Malignant mesothelioma with prominent adenomatoid features: a clinicopathologic and immunohistochemical study of 10 cases

Abstract

The clinicopathologic and immunohistochemical features of 10 cases of pleural malignant mesothelioma with predominantly adenomatoid growth pattern are described to determine the clinical, histologic, and behavioral features of these tumors and to highlight the importance of separating this unusual pattern from the benign adenomatoid tumor. Seventy-seven cases of pleural biopsy and extrapleural pneumonectomy specimens for malignant mesothelioma were examined to identify the specific type of histologic growth pattern exhibited by the tumors. The 10 cases herein described were identified as an unusual histopathologic subset of these tumors. Nine patients were men and one was a woman with an age range of 56 to 82 years (mean, 68.5 years). The main presenting symptoms included cough, dyspnea, and chest pain. The typical features of pleural malignant mesothelioma were noted both radiologically and macroscopically. The tumors were characterized by diffuse pleural thickening with confluent nodular patches of tumor obliterating the pleural space. Histologically, a distinct morphology was observed composed of small tubular spaces lined by epithelioid cells, reminiscent of adenomatoid tumors of the genital tract.
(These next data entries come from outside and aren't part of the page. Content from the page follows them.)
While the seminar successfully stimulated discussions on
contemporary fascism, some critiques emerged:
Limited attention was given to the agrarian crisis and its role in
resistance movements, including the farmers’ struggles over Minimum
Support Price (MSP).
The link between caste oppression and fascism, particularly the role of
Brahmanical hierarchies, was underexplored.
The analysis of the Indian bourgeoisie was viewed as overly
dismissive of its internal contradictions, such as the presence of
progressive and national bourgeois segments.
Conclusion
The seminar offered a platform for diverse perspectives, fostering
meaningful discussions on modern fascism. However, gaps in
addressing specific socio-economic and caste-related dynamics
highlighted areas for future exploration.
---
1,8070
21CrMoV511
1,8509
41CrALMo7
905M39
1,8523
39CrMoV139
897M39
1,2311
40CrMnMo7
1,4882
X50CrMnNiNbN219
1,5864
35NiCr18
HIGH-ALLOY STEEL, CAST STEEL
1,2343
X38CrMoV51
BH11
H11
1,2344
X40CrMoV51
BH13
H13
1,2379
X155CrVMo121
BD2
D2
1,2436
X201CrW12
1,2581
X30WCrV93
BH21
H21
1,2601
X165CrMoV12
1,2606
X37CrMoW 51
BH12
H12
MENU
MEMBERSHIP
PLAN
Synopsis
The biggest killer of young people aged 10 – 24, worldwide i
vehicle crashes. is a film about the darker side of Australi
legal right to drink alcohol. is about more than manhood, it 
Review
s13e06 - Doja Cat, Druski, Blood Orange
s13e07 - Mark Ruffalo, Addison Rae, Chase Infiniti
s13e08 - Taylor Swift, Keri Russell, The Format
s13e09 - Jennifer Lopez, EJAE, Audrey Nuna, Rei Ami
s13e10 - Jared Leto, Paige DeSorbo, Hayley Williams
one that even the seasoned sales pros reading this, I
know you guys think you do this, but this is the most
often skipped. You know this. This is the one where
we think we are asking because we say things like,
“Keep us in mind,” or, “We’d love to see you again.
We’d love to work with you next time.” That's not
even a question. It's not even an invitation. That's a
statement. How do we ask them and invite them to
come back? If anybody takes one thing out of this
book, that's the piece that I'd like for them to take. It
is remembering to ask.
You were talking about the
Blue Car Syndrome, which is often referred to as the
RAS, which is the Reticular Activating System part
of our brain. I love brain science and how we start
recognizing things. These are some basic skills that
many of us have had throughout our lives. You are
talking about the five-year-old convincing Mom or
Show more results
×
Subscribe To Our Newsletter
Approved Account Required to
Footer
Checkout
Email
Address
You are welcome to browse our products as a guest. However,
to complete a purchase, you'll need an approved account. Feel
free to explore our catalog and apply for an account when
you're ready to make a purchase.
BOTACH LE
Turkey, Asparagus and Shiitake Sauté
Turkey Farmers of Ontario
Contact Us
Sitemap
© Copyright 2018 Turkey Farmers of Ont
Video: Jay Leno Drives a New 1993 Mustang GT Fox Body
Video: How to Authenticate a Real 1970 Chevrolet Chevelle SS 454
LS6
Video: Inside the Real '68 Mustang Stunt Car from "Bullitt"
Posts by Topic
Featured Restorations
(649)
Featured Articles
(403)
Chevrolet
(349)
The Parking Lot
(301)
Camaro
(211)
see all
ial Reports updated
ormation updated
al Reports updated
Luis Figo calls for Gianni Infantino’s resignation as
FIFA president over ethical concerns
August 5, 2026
Immunohistochemical studies confirmed the mesothelial nature of the tumors. Clinical follow-up in 7 of 7 patients demonstrated a mean survival of 10 months from time of diagnosis. Adenomatoid mesothelioma is an unusual variant of epithelioid malignant mesothelioma that histologically may mimic a range of other tumors, including benign adenomatoid tumors and metastases of adenocarcinoma to the pleura. The clinical presentation, infiltrative growth, distinct histologic features, cytologic atypia and immunohistochemical profile all serve to differentiate adenomatoid malignant mesothelioma from other infiltrative processes involving the pleura.